Rendered page images
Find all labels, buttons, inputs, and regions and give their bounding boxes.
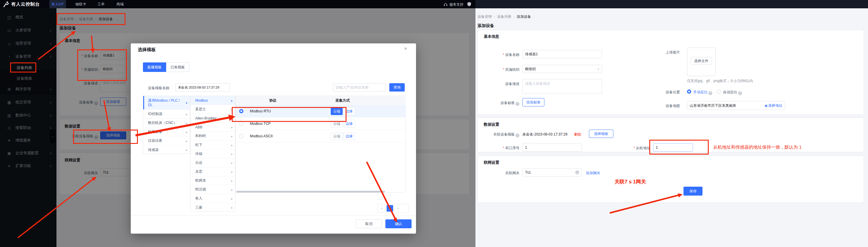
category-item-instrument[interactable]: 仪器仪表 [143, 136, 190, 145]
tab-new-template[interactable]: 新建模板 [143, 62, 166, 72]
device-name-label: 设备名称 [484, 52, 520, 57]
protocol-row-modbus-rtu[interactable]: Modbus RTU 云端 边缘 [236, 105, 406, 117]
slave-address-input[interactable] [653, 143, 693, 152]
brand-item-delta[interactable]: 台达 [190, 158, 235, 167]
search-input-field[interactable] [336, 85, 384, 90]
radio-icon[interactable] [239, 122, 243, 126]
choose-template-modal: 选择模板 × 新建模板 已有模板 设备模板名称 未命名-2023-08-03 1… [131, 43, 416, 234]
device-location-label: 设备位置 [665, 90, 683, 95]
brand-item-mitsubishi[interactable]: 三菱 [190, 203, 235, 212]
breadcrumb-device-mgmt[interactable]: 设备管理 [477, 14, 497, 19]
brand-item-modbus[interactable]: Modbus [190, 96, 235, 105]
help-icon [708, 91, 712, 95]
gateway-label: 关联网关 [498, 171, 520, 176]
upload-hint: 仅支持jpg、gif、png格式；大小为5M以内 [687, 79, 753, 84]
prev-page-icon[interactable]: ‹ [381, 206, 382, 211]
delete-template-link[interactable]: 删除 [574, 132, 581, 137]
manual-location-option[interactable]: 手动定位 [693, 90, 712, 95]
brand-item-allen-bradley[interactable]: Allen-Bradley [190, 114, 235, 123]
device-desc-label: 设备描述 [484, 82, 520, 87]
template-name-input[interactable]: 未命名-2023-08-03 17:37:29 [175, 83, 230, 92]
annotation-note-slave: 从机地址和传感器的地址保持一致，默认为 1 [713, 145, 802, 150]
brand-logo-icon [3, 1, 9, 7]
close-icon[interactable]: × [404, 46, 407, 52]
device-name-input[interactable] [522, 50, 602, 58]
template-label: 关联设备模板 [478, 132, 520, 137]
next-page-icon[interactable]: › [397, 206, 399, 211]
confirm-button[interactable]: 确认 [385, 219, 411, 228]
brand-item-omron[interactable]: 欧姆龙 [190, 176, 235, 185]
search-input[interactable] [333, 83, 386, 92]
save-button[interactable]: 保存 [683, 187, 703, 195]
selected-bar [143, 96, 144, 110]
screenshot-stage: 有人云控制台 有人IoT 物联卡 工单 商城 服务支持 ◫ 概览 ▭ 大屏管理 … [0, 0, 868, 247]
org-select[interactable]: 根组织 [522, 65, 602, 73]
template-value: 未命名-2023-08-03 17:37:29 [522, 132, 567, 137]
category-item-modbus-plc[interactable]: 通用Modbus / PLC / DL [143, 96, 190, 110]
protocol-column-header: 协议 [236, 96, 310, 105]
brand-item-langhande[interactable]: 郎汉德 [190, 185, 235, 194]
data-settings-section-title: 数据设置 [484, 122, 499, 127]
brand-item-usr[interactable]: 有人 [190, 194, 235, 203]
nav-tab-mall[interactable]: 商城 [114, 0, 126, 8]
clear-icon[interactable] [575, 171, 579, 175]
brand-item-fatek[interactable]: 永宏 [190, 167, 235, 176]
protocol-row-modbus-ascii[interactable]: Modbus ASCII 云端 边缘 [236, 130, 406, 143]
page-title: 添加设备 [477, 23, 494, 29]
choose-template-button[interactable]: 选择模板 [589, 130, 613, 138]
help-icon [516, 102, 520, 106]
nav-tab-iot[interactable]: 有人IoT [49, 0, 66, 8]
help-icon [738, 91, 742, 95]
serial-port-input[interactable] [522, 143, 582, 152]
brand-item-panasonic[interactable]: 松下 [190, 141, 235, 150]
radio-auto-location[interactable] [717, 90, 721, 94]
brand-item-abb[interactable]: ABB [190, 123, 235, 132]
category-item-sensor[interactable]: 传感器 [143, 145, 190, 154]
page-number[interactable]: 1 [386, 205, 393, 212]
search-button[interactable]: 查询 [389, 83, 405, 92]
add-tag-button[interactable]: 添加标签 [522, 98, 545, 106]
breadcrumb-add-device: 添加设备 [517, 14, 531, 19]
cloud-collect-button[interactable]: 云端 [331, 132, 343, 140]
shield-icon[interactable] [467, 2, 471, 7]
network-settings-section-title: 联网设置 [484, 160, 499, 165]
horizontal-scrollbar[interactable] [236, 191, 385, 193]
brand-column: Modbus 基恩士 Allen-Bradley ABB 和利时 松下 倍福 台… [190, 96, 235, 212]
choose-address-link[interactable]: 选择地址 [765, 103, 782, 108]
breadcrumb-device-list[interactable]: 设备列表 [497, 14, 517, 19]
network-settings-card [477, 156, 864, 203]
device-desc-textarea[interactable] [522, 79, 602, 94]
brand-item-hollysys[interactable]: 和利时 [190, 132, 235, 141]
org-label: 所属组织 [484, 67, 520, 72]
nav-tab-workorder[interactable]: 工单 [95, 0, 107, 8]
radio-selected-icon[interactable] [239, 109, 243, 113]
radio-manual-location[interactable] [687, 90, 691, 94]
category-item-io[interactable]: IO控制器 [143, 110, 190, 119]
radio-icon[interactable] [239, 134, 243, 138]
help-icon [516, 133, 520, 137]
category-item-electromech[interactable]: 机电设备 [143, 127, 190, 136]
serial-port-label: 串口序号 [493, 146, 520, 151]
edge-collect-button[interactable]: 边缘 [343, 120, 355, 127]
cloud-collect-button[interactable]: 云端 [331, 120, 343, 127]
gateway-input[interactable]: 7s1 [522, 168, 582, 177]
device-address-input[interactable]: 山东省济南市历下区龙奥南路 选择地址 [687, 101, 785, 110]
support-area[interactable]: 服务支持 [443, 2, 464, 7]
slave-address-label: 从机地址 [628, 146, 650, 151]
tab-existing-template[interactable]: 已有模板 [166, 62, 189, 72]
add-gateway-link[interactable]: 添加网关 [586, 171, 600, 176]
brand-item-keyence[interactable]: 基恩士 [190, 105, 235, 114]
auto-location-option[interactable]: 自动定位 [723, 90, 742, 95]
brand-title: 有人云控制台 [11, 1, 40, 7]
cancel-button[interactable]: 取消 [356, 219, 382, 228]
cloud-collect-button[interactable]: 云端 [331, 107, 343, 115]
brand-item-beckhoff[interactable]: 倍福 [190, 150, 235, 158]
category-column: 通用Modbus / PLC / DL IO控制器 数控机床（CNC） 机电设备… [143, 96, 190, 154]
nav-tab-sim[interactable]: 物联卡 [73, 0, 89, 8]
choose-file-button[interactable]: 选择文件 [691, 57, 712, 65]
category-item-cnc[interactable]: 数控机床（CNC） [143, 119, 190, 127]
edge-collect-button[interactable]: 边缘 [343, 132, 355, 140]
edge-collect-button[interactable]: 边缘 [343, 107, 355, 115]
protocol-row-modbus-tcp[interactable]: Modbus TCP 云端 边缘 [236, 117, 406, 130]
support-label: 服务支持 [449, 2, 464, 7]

- YOUR OBJECTIVE -
Apart from the pictures, every line above must be printed exactly.

- RESPONSE TO THIS EXERCISE -
Find all labels, buttons, inputs, and regions and give their bounding boxes.
category-item-instrument[interactable]: 仪器仪表 [143, 136, 190, 145]
tab-new-template[interactable]: 新建模板 [143, 62, 166, 72]
device-name-label: 设备名称 [484, 52, 520, 57]
protocol-row-modbus-rtu[interactable]: Modbus RTU 云端 边缘 [236, 105, 406, 117]
slave-address-input[interactable] [653, 143, 693, 152]
brand-item-delta[interactable]: 台达 [190, 158, 235, 167]
search-input-field[interactable] [336, 85, 384, 90]
radio-icon[interactable] [239, 122, 243, 126]
choose-template-modal: 选择模板 × 新建模板 已有模板 设备模板名称 未命名-2023-08-03 1… [131, 43, 416, 234]
device-location-label: 设备位置 [665, 90, 683, 95]
brand-item-mitsubishi[interactable]: 三菱 [190, 203, 235, 212]
breadcrumb-device-mgmt[interactable]: 设备管理 [477, 14, 497, 19]
brand-item-modbus[interactable]: Modbus [190, 96, 235, 105]
help-icon [708, 91, 712, 95]
gateway-label: 关联网关 [498, 171, 520, 176]
upload-hint: 仅支持jpg、gif、png格式；大小为5M以内 [687, 79, 753, 84]
prev-page-icon[interactable]: ‹ [381, 206, 382, 211]
delete-template-link[interactable]: 删除 [574, 132, 581, 137]
manual-location-option[interactable]: 手动定位 [693, 90, 712, 95]
brand-item-allen-bradley[interactable]: Allen-Bradley [190, 114, 235, 123]
device-desc-label: 设备描述 [484, 82, 520, 87]
template-name-input[interactable]: 未命名-2023-08-03 17:37:29 [175, 83, 230, 92]
annotation-note-slave: 从机地址和传感器的地址保持一致，默认为 1 [713, 145, 802, 150]
brand-logo-icon [3, 1, 9, 7]
close-icon[interactable]: × [404, 46, 407, 52]
device-name-input[interactable] [522, 50, 602, 58]
template-label: 关联设备模板 [478, 132, 520, 137]
next-page-icon[interactable]: › [397, 206, 399, 211]
confirm-button[interactable]: 确认 [385, 219, 411, 228]
brand-item-omron[interactable]: 欧姆龙 [190, 176, 235, 185]
search-input[interactable] [333, 83, 386, 92]
save-button[interactable]: 保存 [683, 187, 703, 195]
selected-bar [143, 96, 144, 110]
screenshot-stage: 有人云控制台 有人IoT 物联卡 工单 商城 服务支持 ◫ 概览 ▭ 大屏管理 … [0, 0, 868, 247]
org-select[interactable]: 根组织 [522, 65, 602, 73]
template-value: 未命名-2023-08-03 17:37:29 [522, 132, 567, 137]
category-item-modbus-plc[interactable]: 通用Modbus / PLC / DL [143, 96, 190, 110]
protocol-column-header: 协议 [236, 96, 310, 105]
brand-item-langhande[interactable]: 郎汉德 [190, 185, 235, 194]
data-settings-section-title: 数据设置 [484, 122, 499, 127]
brand-item-usr[interactable]: 有人 [190, 194, 235, 203]
nav-tab-mall[interactable]: 商城 [114, 0, 126, 8]
clear-icon[interactable] [575, 171, 579, 175]
brand-item-fatek[interactable]: 永宏 [190, 167, 235, 176]
protocol-row-modbus-ascii[interactable]: Modbus ASCII 云端 边缘 [236, 130, 406, 143]
page-title: 添加设备 [477, 23, 494, 29]
choose-template-button[interactable]: 选择模板 [589, 130, 613, 138]
help-icon [516, 102, 520, 106]
nav-tab-iot[interactable]: 有人IoT [49, 0, 66, 8]
help-icon [738, 91, 742, 95]
serial-port-input[interactable] [522, 143, 582, 152]
brand-item-panasonic[interactable]: 松下 [190, 141, 235, 150]
radio-auto-location[interactable] [717, 90, 721, 94]
brand-item-abb[interactable]: ABB [190, 123, 235, 132]
category-item-sensor[interactable]: 传感器 [143, 145, 190, 154]
page-number[interactable]: 1 [386, 205, 393, 212]
search-button[interactable]: 查询 [389, 83, 405, 92]
add-tag-button[interactable]: 添加标签 [522, 98, 545, 106]
breadcrumb-add-device: 添加设备 [517, 14, 531, 19]
cloud-collect-button[interactable]: 云端 [331, 132, 343, 140]
shield-icon[interactable] [467, 2, 471, 7]
network-settings-section-title: 联网设置 [484, 160, 499, 165]
horizontal-scrollbar[interactable] [236, 191, 385, 193]
brand-column: Modbus 基恩士 Allen-Bradley ABB 和利时 松下 倍福 台… [190, 96, 235, 212]
choose-address-link[interactable]: 选择地址 [765, 103, 782, 108]
breadcrumb-device-list[interactable]: 设备列表 [497, 14, 517, 19]
network-settings-card [477, 156, 864, 203]
device-desc-textarea[interactable] [522, 79, 602, 94]
brand-item-hollysys[interactable]: 和利时 [190, 132, 235, 141]
org-label: 所属组织 [484, 67, 520, 72]
nav-tab-workorder[interactable]: 工单 [95, 0, 107, 8]
radio-selected-icon[interactable] [239, 109, 243, 113]
radio-manual-location[interactable] [687, 90, 691, 94]
category-item-io[interactable]: IO控制器 [143, 110, 190, 119]
radio-icon[interactable] [239, 134, 243, 138]
help-icon [516, 133, 520, 137]
category-item-electromech[interactable]: 机电设备 [143, 127, 190, 136]
serial-port-label: 串口序号 [493, 146, 520, 151]
edge-collect-button[interactable]: 边缘 [343, 120, 355, 127]
cloud-collect-button[interactable]: 云端 [331, 120, 343, 127]
gateway-input[interactable]: 7s1 [522, 168, 582, 177]
device-address-input[interactable]: 山东省济南市历下区龙奥南路 选择地址 [687, 101, 785, 110]
support-area[interactable]: 服务支持 [443, 2, 464, 7]
slave-address-label: 从机地址 [628, 146, 650, 151]
tab-existing-template[interactable]: 已有模板 [166, 62, 189, 72]
add-gateway-link[interactable]: 添加网关 [586, 171, 600, 176]
brand-item-keyence[interactable]: 基恩士 [190, 105, 235, 114]
auto-location-option[interactable]: 自动定位 [723, 90, 742, 95]
brand-title: 有人云控制台 [11, 1, 40, 7]
cancel-button[interactable]: 取消 [356, 219, 382, 228]
cloud-collect-button[interactable]: 云端 [331, 107, 343, 115]
brand-item-beckhoff[interactable]: 倍福 [190, 150, 235, 158]
category-column: 通用Modbus / PLC / DL IO控制器 数控机床（CNC） 机电设备… [143, 96, 190, 154]
nav-tab-sim[interactable]: 物联卡 [73, 0, 89, 8]
choose-file-button[interactable]: 选择文件 [691, 57, 712, 65]
category-item-cnc[interactable]: 数控机床（CNC） [143, 119, 190, 127]
edge-collect-button[interactable]: 边缘 [343, 132, 355, 140]
edge-collect-button[interactable]: 边缘 [343, 107, 355, 115]
protocol-row-modbus-tcp[interactable]: Modbus TCP 云端 边缘 [236, 117, 406, 130]
support-label: 服务支持 [449, 2, 464, 7]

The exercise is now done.